A ciò si aggiunga che il tema dell’istruzione degli adulti e dell’apprendimento permanente è sostanzialmente articolato in una nuova gerarchizzazione classista del sistema dell’istruzione, in cui il livello alto è sempre più multidisciplinare (scuole, università e collegi d’eccellenza), il livello basso sempre più centrato sulle microcompetenze e le certificazioni (tecnici e professionali, ITS, corsi di laurea professionalizzanti e formazione continua).

Non a caso le riforme che devono accompagnare l’attuazione del PNRR disegnano un modello di scuola anche questo regressivo, molto vicino al quello previsto dalla Legge 107, che la categoria ha già respinto e che comunque non è affatto utile al Paese. Esemplare a tal proposito è il richiamo alla carriera dei docenti “più dinamici e capaci” e alla possibilità di crescere “in ruolo” che prefigurano una figura del docente solitario e in perenne competizione.
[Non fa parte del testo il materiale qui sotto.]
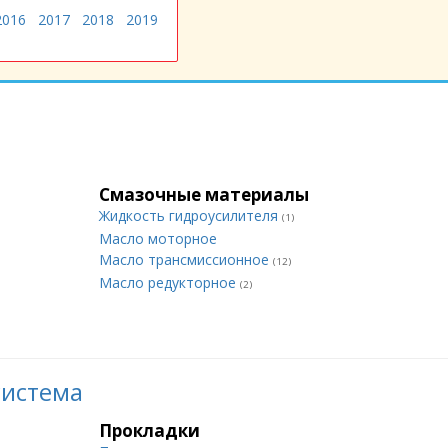
2016
2017
2018
2019
Смазочные материалы
Жидкость гидроусилителя
(1)
Масло моторное
Масло трансмиссионное
(12)
Масло редукторное
(2)
система
Прокладки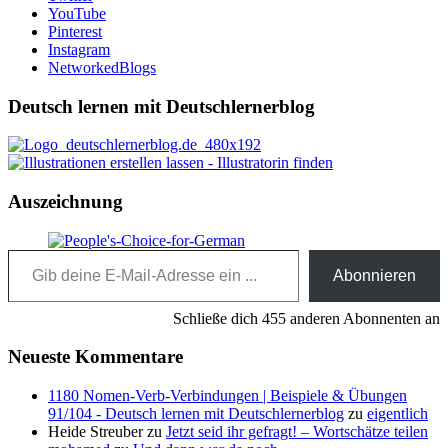
YouTube
Pinterest
Instagram
NetworkedBlogs
Deutsch lernen mit Deutschlernerblog
Auszeichnung
Gib deine E-Mail-Adresse ein ...
Abonnieren
Schließe dich 455 anderen Abonnenten an
Neueste Kommentare
1180 Nomen-Verb-Verbindungen | Beispiele & Übungen
91/104 - Deutsch lernen mit Deutschlernerblog
zu
eigentlich
Heide Streuber
zu
Jetzt seid ihr gefragt! – Wortschätze teilen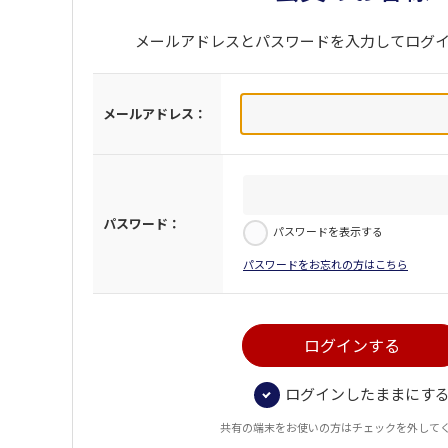
メールアドレスとパスワードを入力してログ
メールアドレス：
パスワード：
パスワードを表示する
パスワードをお忘れの方はこちら
ログインしたままにす
共有の端末をお使いの方はチェックを外して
Serve per noi assumere un diverso e alternativo impianto sulle politiche relative all’istruzione e alla ricerca, a partire da alcuni degli obiettivi strategici che ci siamo posti in questi anni: realizzare l’obbligo scolastico gratuito dai tre fino ad almeno i diciotto anni, consentire a tutti la possibilità di frequentare l’università, rilanciare la ricerca di base e rendere la formazione, la riqualificazione continua, il lifelong learning una garanzia di nuove tutele e di sicurezza economica per il lavoratore. Per fare questo chiediamo come FLC CGIL che, nell’arco di un tempo ragionevolmente breve, l’istruzione e la ricerca diventino una delle priorità delle politiche nazionali con l’incremento dell’1% del PIL delle risorse rispetto a quelle attualmente impiegate. Nel contempo la FLC CGIL continuerà la sua lotta per la riduzione del fenomeno del precariato che ha assunto dimensioni senza eguali, per un sistema di reclutamento equo e di qualità, per la difesa del CCNL e della contrattazione contro qualsiasi tentativo di legificazione del rapporto di lavoro.
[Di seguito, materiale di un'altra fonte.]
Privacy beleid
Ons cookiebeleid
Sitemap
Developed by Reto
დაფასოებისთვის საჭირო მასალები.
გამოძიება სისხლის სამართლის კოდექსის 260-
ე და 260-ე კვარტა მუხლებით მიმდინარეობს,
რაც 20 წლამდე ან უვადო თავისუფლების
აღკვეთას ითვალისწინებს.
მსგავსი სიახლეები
La FLC CGIL chiederà quindi radicali modifiche dell’impianto del recovery plan, a partire dalle parti relative all’apprendistato duale, all’istruzione tecnica e professionale, agli ITS, alle lauree professionalizzanti e ai dottorati industriali, che testimoniano un rapporto subalterno con il mondo dell’impresa. La FLC CGIL in sinergia con la confederazione si impegna inoltre a a migliorare gli interventi maggiormente condivisibili:

  • le risorse per la scuola dell’infanzia devono essere finalizzate a creare un ponte verso l’obbligatorietà e l’incremento in tutto il Paese delle sezioni statali. In questo contesto devono essere rese ordinamentali le sezioni primavera anche come strumento per combattere gli anticipi fortemente incentivati dalle norme vigenti;
  • il fondo per il tempo pieno deve essere utilizzato per l’incremento dello specifico modello pedagogico e ordinamentale nella scuola primaria evitando derive verso un ruolo sussidiario del terzo settore e, al contrario, a favore dell’incremento delle dotazioni dei docenti;
  • occorre rendere stabili gli interventi su un organico potenziato per la riduzione dei divari territoriali e il contrasto all’abbandono scolastico;
  • è necessario prevedere interventi più puntuali sull’orientamento nel sistema di istruzione e tra quest’ultima e i percorsi terziari;
  • occorre puntare sulla totale gratuità dei percorsi universitari.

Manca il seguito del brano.